Effective Hamiltonian for surface states of \ce{Bi2Te3} nanocylinders with hexagonal warping

Zhuo Bin Siu, Mansoor B. A. Jalil, Seng Ghee Tan

Published 2016-01-19Version 1

The three-dimensional topological insulator \ce{Bi2Te3} differs from other topological insulators in the \ce{Bi2Se3} family in that the effective Hamiltonian of its surface states on a flat semi-infinite slab requires the addition of a cubic momentum hexagonal warping term in order to reproduce the experimentally measured constant energy contours.
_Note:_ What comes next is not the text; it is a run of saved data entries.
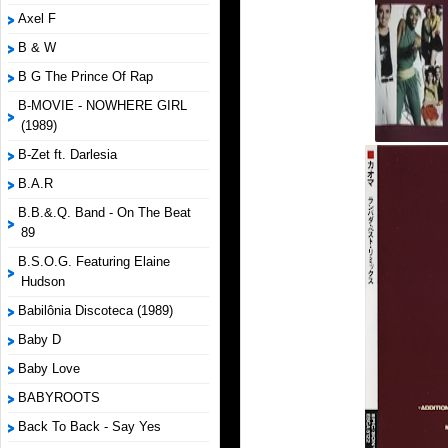
Axel F
B & W
B G The Prince Of Rap
B-MOVIE - NOWHERE GIRL
(1989)
B-Zet ft. Darlesia
B.A.R
B.B.&.Q. Band - On The Beat
89
B.S.O.G. Featuring Elaine
Hudson
Babilônia Discoteca (1989)
Baby D
Baby Love
BABYROOTS
Back To Back - Say Yes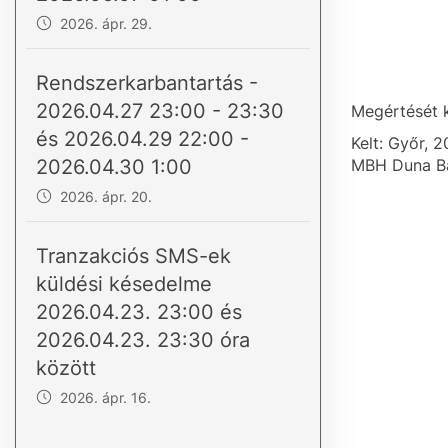
2026. ápr. 29.
Rendszerkarbantartás -
2026.04.27 23:00 - 23:30
Megértését 
és 2026.04.29 22:00 -
Kelt: Győr, 2
2026.04.30 1:00
MBH Duna Ba
2026. ápr. 20.
Tranzakciós SMS-ek
küldési késedelme
2026.04.23. 23:00 és
2026.04.23. 23:30 óra
között
2026. ápr. 16.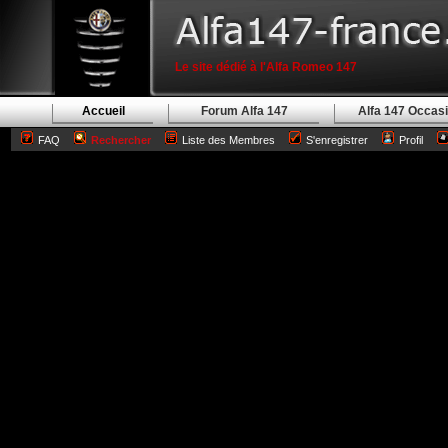
Le site dédié à l'Alfa Romeo 147
Accueil
Forum Alfa 147
Alfa 147 Occas
FAQ
Rechercher
Liste des Membres
S'enregistrer
Profil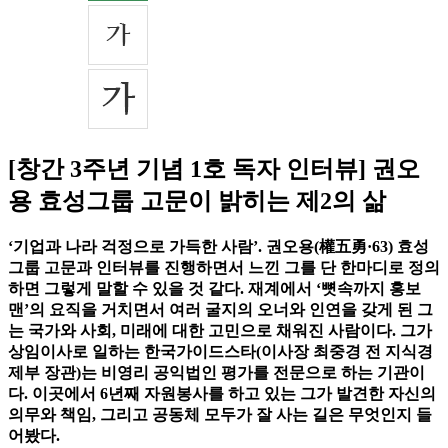
[창간 3주년 기념 1호 독자 인터뷰] 권오
용 효성그룹 고문이 밝히는 제2의 삶
‘기업과 나라 걱정으로 가득한 사람’. 권오용(權五勇·63) 효성
그룹 고문과 인터뷰를 진행하면서 느낀 그를 단 한마디로 정의
하면 그렇게 말할 수 있을 것 같다. 재계에서 ‘뼛속까지 홍보
맨’의 요직을 거치면서 여러 굴지의 오너와 인연을 갖게 된 그
는 국가와 사회, 미래에 대한 고민으로 채워진 사람이다. 그가
상임이사로 일하는 한국가이드스타(이사장 최중경 전 지식경
제부 장관)는 비영리 공익법인 평가를 전문으로 하는 기관이
다. 이곳에서 6년째 자원봉사를 하고 있는 그가 발견한 자신의
의무와 책임, 그리고 공동체 모두가 잘 사는 길은 무엇인지 들
어봤다.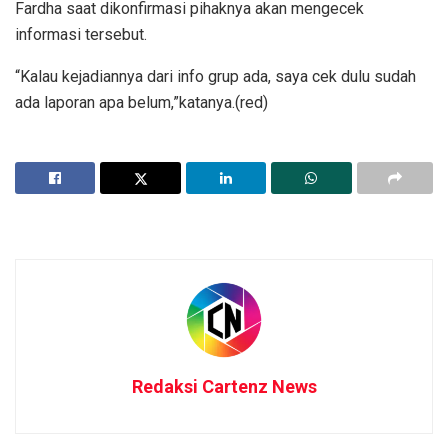
Fardha saat dikonfirmasi pihaknya akan mengecek
informasi tersebut.
“Kalau kejadiannya dari info grup ada, saya cek dulu sudah
ada laporan apa belum,”katanya.(red)
Redaksi Cartenz News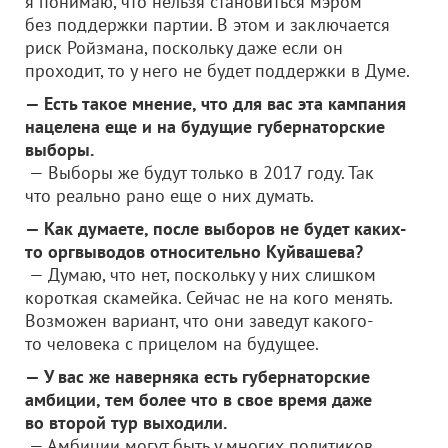
я понимаю, что нельзя становиться мэром
без поддержки партии. В этом и заключается
риск Ройзмана, поскольку даже если он
проходит, то у него не будет поддержки в Думе.
— Есть такое мнение, что для вас эта кампания
нацелена еще и на будущие губернаторские
выборы.
— Выборы же будут только в 2017 году. Так
что реально рано еще о них думать.
— Как думаете, после выборов не будет каких-
то оргвыводов относительно Куйвашева?
— Думаю, что нет, поскольку у них слишком
короткая скамейка. Сейчас не на кого менять.
Возможен вариант, что они заведут какого-
то человека с прицелом на будущее.
— У вас же наверняка есть губернаторские
амбиции, тем более что в свое время даже
во второй тур выходили.
— Амбиции могут быть у многих политиков.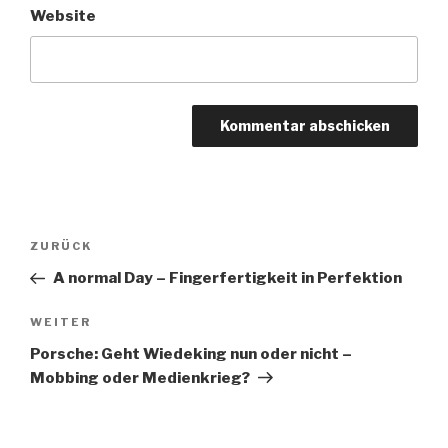
Website
Beitragsnavigation
Vorheriger
ZURÜCK
Beitrag
A normal Day – Fingerfertigkeit in Perfektion
Nächster
WEITER
Beitrag
Porsche: Geht Wiedeking nun oder nicht –
Mobbing oder Medienkrieg?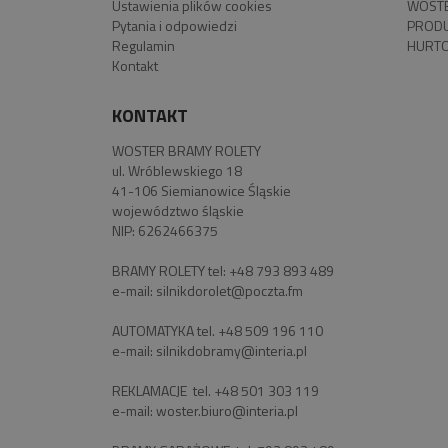
Ustawienia plików cookies
WOSTE
Pytania i odpowiedzi
PROD
Regulamin
HURTO
Kontakt
KONTAKT
WOSTER BRAMY ROLETY
ul. Wróblewskiego 18
41-106 Siemianowice Śląskie
województwo śląskie
NIP: 6262466375
BRAMY ROLETY tel:
+48 793 893 489
e-mail:
silnikdorolet@poczta.fm
AUTOMATYKA tel.
+48 509 196 110
e-mail:
silnikdobramy@interia.pl
REKLAMACJE tel.
+48 501 303 119
e-mail:
woster.biuro@interia.pl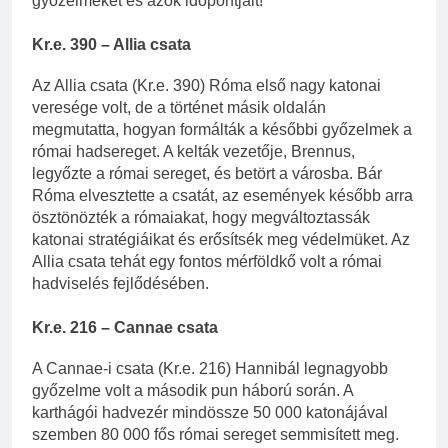
győzelmeket és azok időpontjait!
Kr.e. 390 – Allia csata
Az Allia csata (Kr.e. 390) Róma első nagy katonai
veresége volt, de a történet másik oldalán
megmutatta, hogyan formálták a későbbi győzelmek a
római hadsereget. A kelták vezetője, Brennus,
legyőzte a római sereget, és betört a városba. Bár
Róma elvesztette a csatát, az események később arra
ösztönözték a rómaiakat, hogy megváltoztassák
katonai stratégiáikat és erősítsék meg védelmüket. Az
Allia csata tehát egy fontos mérföldkő volt a római
hadviselés fejlődésében.
Kr.e. 216 – Cannae csata
A Cannae-i csata (Kr.e. 216) Hannibál legnagyobb
győzelme volt a második pun háború során. A
karthágói hadvezér mindössze 50 000 katonájával
szemben 80 000 fős római sereget semmisített meg.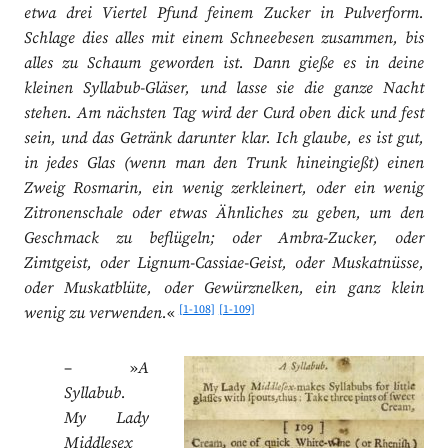
etwa drei Viertel Pfund feinem Zucker in Pulverform.
Schlage dies alles mit einem Schneebesen zusammen, bis
alles zu Schaum geworden ist. Dann gieße es in deine
kleinen Syllabub-Gläser, und lasse sie die ganze Nacht
stehen. Am nächsten Tag wird der Curd oben dick und fest
sein, und das Getränk darunter klar. Ich glaube, es ist gut,
in jedes Glas (wenn man den Trunk hineingießt) einen
Zweig Rosmarin, ein wenig zerkleinert, oder ein wenig
Zitronenschale oder etwas Ähnliches zu geben, um den
Geschmack zu beflügeln; oder Ambra-Zucker, oder
Zimtgeist, oder Lignum-Cassiae-Geist, oder Muskatnüsse,
oder Muskatblüte, oder Gewürznelken, ein ganz klein
[1-108]
[1-109]
wenig zu verwenden.
«
– »
A
Syllabub.
My Lady
Middlesex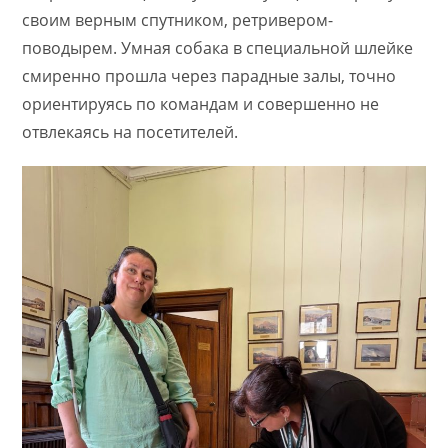
своим верным спутником, ретривером-
поводырем. Умная собака в специальной шлейке
смиренно прошла через парадные залы, точно
ориентируясь по командам и совершенно не
отвлекаясь на посетителей.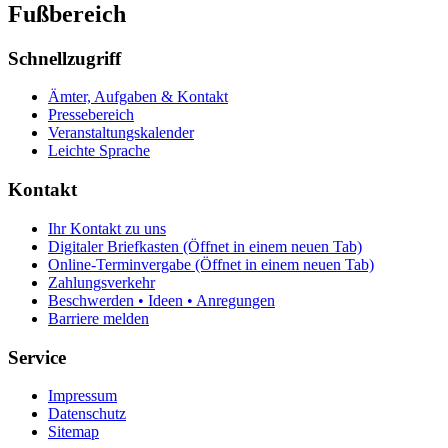
Fußbereich
Schnellzugriff
Ämter, Aufgaben & Kontakt
Pressebereich
Veranstaltungskalender
Leichte Sprache
Kontakt
Ihr Kontakt zu uns
Digitaler Briefkasten
(Öffnet in einem neuen Tab)
Online-Terminvergabe
(Öffnet in einem neuen Tab)
Zahlungsverkehr
Beschwerden • Ideen • Anregungen
Barriere melden
Service
Impressum
Datenschutz
Sitemap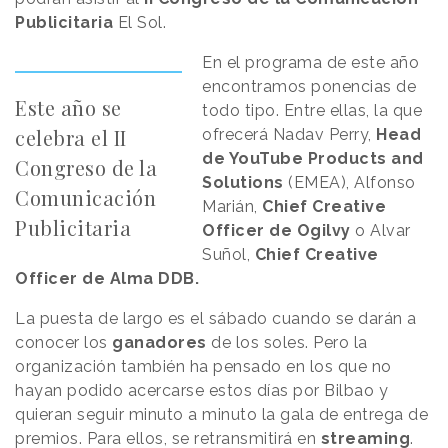
Publicitaria
El Sol.
En el programa de este año
encontramos ponencias de
Este año se
todo tipo. Entre ellas, la que
celebra el II
ofrecerá Nadav Perry,
Head
de YouTube Products and
Congreso de la
Solutions
(EMEA), Alfonso
Comunicación
Marián,
Chief Creative
Publicitaria
Officer de Ogilvy
o Alvar
Suñol,
Chief Creative
Officer de Alma DDB.
La puesta de largo es el sábado cuando se darán a
conocer los
ganadores
de los soles. Pero la
organización también ha pensado en los que no
hayan podido acercarse estos días por Bilbao y
quieran seguir minuto a minuto la gala de entrega de
premios. Para ellos, se retransmitirá en
streaming
.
In this work, we derive the appropriate effective Hamiltonian for the surface states of a \ce{Bi2Te3} \textit{cylinder} incorporating the corresponding hexagonal warping terms in a cylindrical geometry. We show that at the energy range where the surface states dominate, the effective Hamiltonian adequately reproduces the dispersion relation obtained from a full four-band Hamiltonian, which describe both the bulk and surface states. As an example application of our effective Hamiltonian, we study the transmission between two collinear \ce{Bi2Te3} cylinders magnetized in different directions perpendicular to their axes. We show that the hexagonal warping term results in a transmission profile between the cylinders which may be of utility in a multiple state magnetic memory bit.